> ASSIGNED TASK: For the records below, output every line from the one holding "no Theatre meant to us back then, I think" through the final line, unaltered, and no other lines.

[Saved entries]
--
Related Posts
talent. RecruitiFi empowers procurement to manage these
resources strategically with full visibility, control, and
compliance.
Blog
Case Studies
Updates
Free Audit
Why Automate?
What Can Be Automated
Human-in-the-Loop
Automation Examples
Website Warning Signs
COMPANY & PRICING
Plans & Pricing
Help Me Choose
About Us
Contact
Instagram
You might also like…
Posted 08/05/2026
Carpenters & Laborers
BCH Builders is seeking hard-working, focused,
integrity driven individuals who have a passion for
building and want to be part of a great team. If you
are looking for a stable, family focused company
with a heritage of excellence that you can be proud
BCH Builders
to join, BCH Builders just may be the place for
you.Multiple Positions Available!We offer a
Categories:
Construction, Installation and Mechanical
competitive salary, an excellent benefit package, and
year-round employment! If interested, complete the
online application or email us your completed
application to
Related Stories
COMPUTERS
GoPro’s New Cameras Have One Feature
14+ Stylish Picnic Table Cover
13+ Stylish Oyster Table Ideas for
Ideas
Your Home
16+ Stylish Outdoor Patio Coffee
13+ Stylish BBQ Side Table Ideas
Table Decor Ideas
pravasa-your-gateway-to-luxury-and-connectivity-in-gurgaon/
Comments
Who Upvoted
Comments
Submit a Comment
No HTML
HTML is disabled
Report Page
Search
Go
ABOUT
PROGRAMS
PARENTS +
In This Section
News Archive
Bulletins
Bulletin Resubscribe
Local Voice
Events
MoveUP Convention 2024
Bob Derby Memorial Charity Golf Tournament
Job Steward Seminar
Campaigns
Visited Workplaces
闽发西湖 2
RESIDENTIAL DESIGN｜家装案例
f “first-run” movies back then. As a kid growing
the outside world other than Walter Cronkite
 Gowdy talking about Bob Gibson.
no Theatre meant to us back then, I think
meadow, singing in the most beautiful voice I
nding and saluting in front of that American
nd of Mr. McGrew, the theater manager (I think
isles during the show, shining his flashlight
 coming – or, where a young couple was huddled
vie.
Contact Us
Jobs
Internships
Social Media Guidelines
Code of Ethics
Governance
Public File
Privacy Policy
--
> SOLUTION TO THIS PROBLEM:
no Theatre meant to us back then, I think
meadow, singing in the most beautiful voice I
nding and saluting in front of that American
nd of Mr. McGrew, the theater manager (I think
isles during the show, shining his flashlight
 coming – or, where a young couple was huddled
vie.
Contact Us
Jobs
Internships
Social Media Guidelines
Code of Ethics
Governance
Public File
Privacy Policy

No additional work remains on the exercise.